[Stored data entries]
------------------------------------------------------------------------
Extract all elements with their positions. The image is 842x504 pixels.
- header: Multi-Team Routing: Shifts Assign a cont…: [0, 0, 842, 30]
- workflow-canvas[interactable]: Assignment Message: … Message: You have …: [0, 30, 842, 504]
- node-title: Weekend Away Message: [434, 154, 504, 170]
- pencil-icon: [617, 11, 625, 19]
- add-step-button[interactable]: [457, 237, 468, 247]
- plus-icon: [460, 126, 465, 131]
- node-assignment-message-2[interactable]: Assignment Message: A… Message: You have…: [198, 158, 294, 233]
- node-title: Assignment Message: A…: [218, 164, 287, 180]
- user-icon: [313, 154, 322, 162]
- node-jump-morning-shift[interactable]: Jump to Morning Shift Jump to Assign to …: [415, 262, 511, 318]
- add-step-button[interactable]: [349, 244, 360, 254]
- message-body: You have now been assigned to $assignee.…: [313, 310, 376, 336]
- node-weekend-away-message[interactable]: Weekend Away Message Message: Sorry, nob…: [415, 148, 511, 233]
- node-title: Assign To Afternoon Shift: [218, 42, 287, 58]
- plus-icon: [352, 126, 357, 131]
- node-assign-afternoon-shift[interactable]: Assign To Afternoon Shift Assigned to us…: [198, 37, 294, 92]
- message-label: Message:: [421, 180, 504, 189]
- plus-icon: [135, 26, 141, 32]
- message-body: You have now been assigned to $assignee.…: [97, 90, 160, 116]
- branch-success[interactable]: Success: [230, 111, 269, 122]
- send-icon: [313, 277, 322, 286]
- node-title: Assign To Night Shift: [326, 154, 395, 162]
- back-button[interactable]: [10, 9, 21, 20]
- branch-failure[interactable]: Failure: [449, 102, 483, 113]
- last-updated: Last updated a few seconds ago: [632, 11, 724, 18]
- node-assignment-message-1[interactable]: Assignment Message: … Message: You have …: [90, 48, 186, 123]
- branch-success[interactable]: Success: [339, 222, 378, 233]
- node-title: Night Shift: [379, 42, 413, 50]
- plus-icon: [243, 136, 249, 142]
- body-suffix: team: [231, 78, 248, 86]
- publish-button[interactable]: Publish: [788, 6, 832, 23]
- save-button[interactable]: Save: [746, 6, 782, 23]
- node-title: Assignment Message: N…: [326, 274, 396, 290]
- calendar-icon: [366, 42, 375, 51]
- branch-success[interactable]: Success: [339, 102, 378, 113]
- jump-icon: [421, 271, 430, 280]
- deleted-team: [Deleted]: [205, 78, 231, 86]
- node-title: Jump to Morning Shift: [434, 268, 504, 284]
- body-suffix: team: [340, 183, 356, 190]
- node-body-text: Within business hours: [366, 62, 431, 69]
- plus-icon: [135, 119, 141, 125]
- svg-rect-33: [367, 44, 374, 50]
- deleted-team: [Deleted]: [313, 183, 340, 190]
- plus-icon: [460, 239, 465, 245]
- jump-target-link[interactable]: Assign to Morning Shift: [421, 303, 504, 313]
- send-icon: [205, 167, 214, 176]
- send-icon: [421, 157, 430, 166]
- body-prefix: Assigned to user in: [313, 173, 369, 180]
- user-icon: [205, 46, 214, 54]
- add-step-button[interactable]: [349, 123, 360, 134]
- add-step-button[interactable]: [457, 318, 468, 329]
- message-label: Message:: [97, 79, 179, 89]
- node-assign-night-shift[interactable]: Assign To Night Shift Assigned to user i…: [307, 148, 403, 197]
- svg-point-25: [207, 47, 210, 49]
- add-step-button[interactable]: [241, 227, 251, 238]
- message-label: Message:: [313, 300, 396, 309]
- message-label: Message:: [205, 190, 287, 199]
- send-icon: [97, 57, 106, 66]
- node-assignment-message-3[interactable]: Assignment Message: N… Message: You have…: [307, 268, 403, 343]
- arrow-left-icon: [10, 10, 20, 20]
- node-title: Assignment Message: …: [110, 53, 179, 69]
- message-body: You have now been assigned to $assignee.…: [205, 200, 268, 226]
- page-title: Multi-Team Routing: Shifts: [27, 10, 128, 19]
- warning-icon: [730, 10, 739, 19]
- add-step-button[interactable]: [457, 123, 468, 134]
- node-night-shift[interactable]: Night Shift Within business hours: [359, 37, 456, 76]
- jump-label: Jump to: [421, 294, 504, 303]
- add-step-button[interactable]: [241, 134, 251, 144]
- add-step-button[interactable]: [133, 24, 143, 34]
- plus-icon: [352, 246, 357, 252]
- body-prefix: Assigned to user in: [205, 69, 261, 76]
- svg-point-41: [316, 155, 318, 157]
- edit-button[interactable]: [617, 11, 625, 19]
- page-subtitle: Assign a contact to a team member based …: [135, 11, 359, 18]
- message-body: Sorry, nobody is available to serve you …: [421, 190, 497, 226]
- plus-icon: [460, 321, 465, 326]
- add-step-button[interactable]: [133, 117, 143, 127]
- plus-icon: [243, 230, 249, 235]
------------------------------------------------------------------------
TASK PROMPT ▸
If a line in the records contains the word "Morning", copy it out.

ANSWER TO THIS EXERCISE ▸
- node-jump-morning-shift[interactable]: Jump to Morning Shift Jump to Assign to …: [415, 262, 511, 318]
- node-title: Jump to Morning Shift: [434, 268, 504, 284]
- jump-target-link[interactable]: Assign to Morning Shift: [421, 303, 504, 313]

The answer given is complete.